Também temos pela frente o lançamento de uma música inédita com
uma história muito louca. Rob gravou uma demo dela e me deu para fazer a
letra. Geralmente suas músicas são meio cinematográficas, e só de ouvir a
melodia as frases chegam prontas no ouvido, como num sopro. Só que dessa
vez as palavras vieram em inglês, e eu deixei rolar para ver aonde aquilo ia
dar. Mas, para meu espanto, o refrão veio em francês. Mostrei para Rob, que
disse para tentar fazer em português, que em inglês e francês as pessoas não
iam gostar etc. e tal.
O lance é que em português o papo ficava amargo, triste, pra baixo,
falava de mortes, de políticos escrotos, ou seja, parecia linguagem de tuítes
raivosos; o santo brazuca estava puto e adotou o discurso dos descontentes,
as frases, palavras e os palavrões que todo revoltadinho das redes sociais usa,
botando o Brasil pra baixo. Para ter isso bastava lembrar das mesmices que o
povo diz sem papas na língua. Em inglês e francês, a música ficava pra cima,
mais sofisticada, virou uma world music.
Ainda mais com o trato na produção feito pelo dj Gui Boratto, a música
virou um convite irrecusável para dançar, atropelando o baixo-astral que
havia tomado conta dos bailes da vida. Através das redes você pode
sintonizar a música e rebolar no banho. “Change” é uma sugestão para sair
da sofrência e mergulhar na dança do desbum, que é muito mais Brasil.
O turbante
E depois de todo esse tempo, ainda podemos dizer que ninguém sabe
nada sobre o coronavírus. Estou cansada de chutes dos tais especialistas, que
um dia dizem uma coisa e no outro desdizem na cara dura. Como estou em
pleno tratamento de câncer, o conselho dos especialistas afirma que é super
hiperimportante tomar a terceira dose de uma vacina diferente das duas
primeiras doses. A história da vacina no Brasil está igual ao samba do
presidento doido. Se eu abrir o portal de informações, vou xingar sobre a
forma que o desgoverno vem tratando as vacinas, parece até um capítulo dos
Trapalhões, e não sei se choro ou se debocho.

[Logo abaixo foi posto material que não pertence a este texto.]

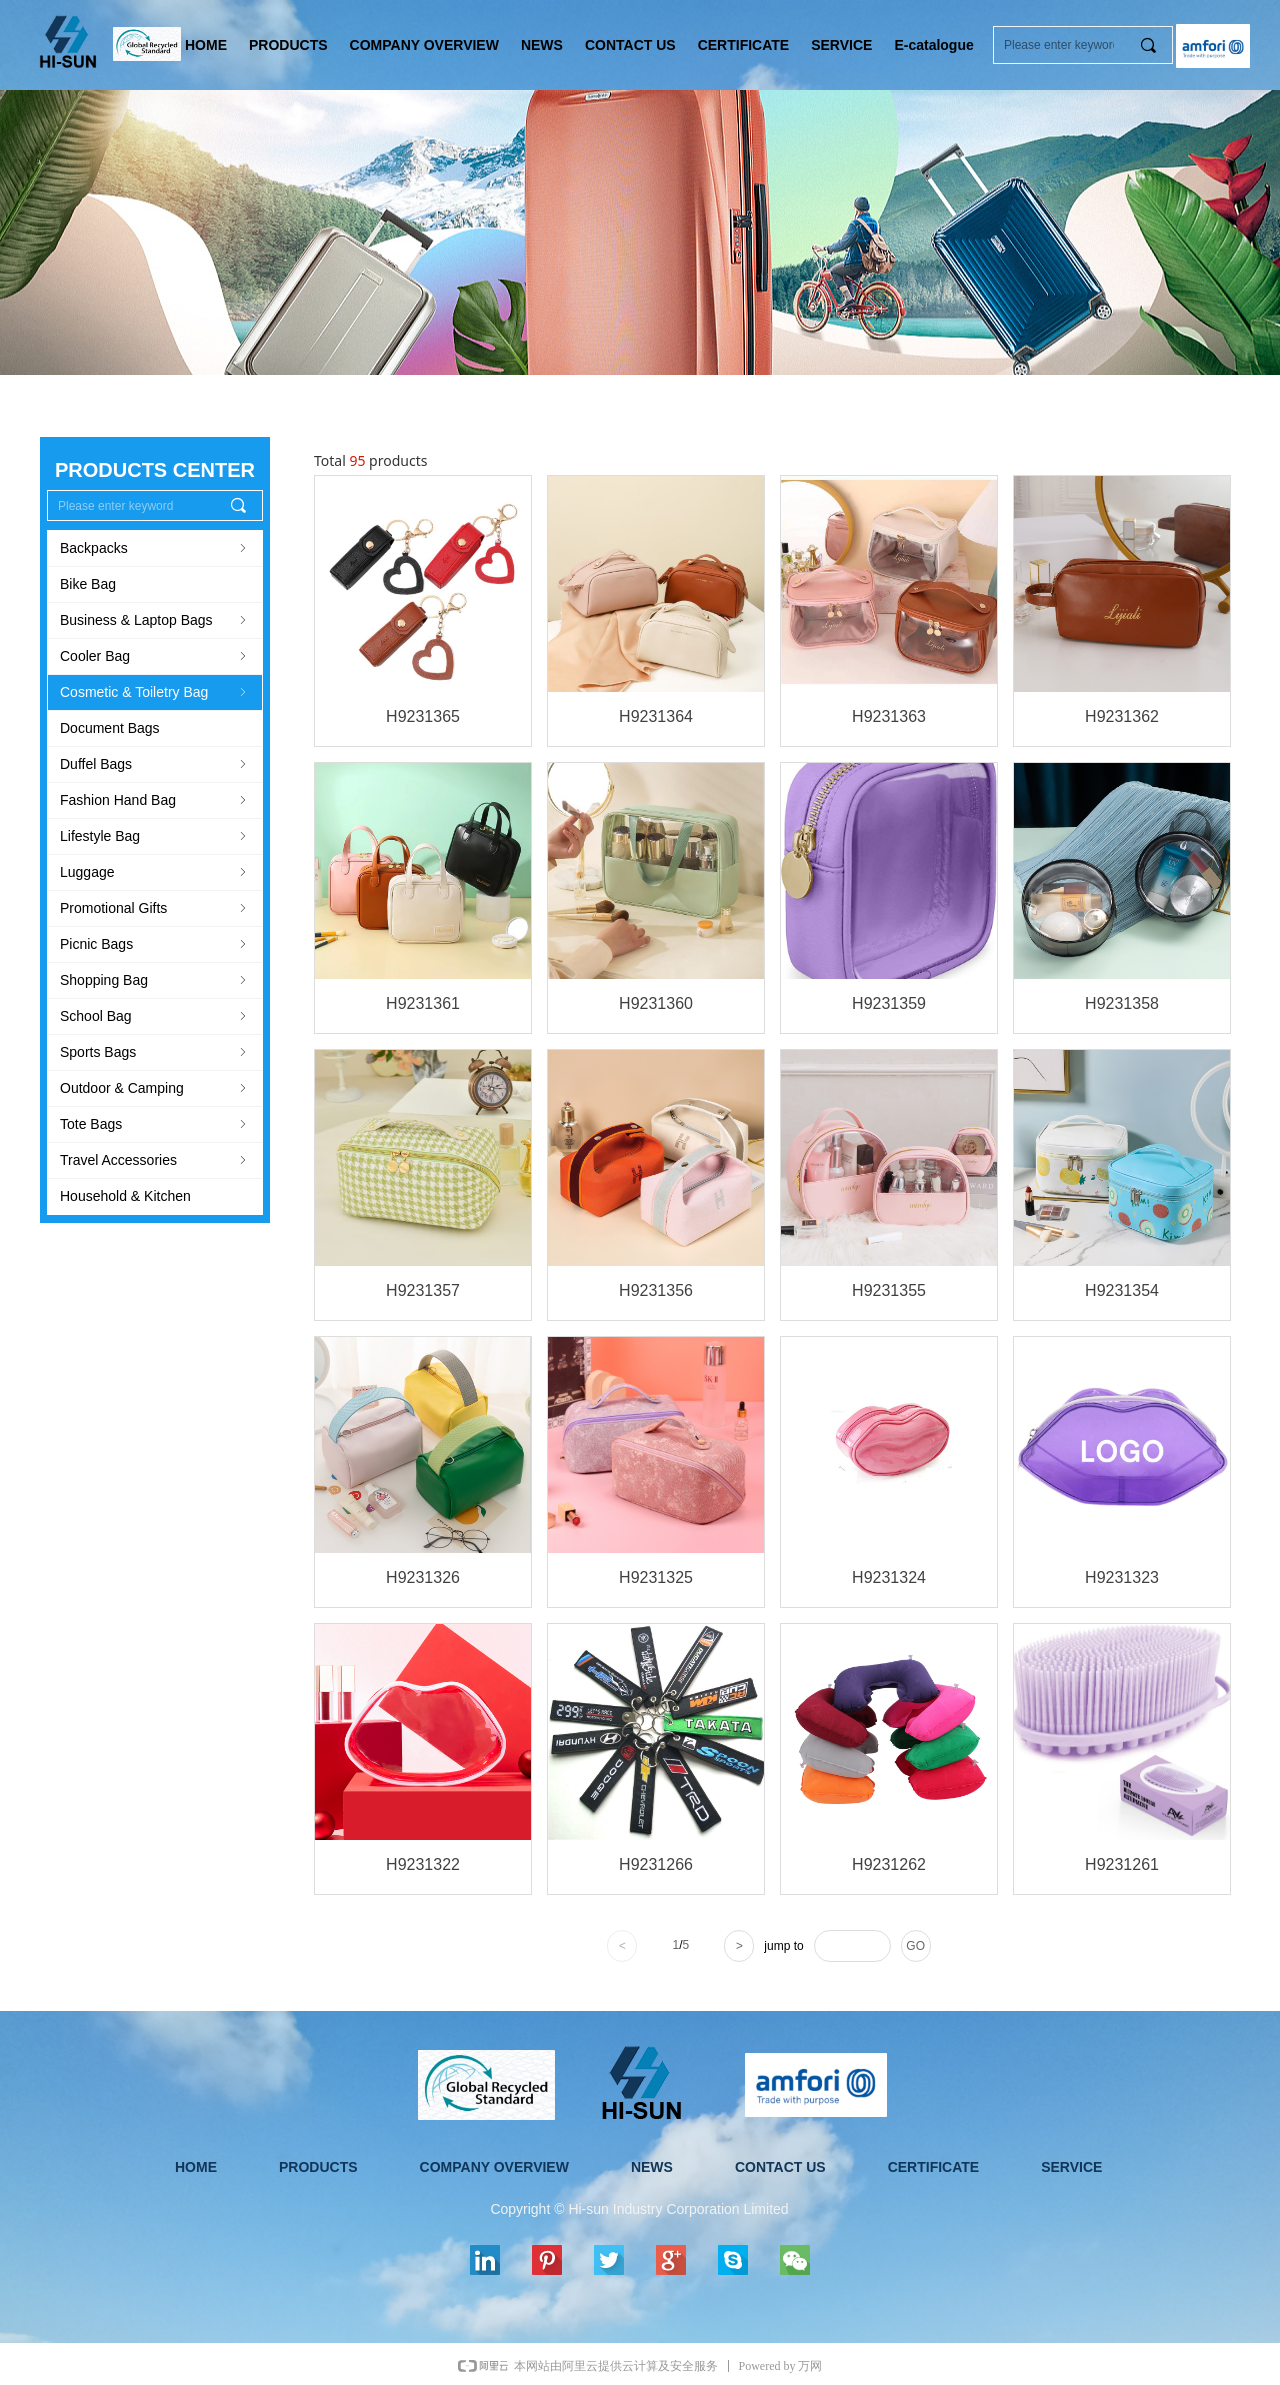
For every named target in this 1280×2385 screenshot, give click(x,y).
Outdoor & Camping (155, 1088)
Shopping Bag (155, 980)
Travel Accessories (155, 1160)
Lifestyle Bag (155, 836)
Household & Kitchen (125, 1196)
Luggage (155, 872)
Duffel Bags (155, 764)
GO (915, 1946)
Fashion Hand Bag (155, 800)
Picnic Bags (155, 944)
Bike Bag (88, 584)
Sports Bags (155, 1052)
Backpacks (155, 548)
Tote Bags (155, 1124)
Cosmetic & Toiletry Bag (155, 692)
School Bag (155, 1016)
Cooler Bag (155, 656)
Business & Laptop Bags (155, 620)
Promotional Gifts (155, 908)
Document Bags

Quando chego ao hospital de carro, uma equipe já me espera com
cadeira de rodas, cobertor e simpatia. Pelos corredores até o quarto da
quimio, cruzo com oncolegas na mesma situação que a minha e nos
cumprimentamos cúmplices.
Outro dia, já quase na sala da quimio, vi no corredor um cabideiro
grande e, em cada gancho, uma espécie de cartola que parecia coisa de circo.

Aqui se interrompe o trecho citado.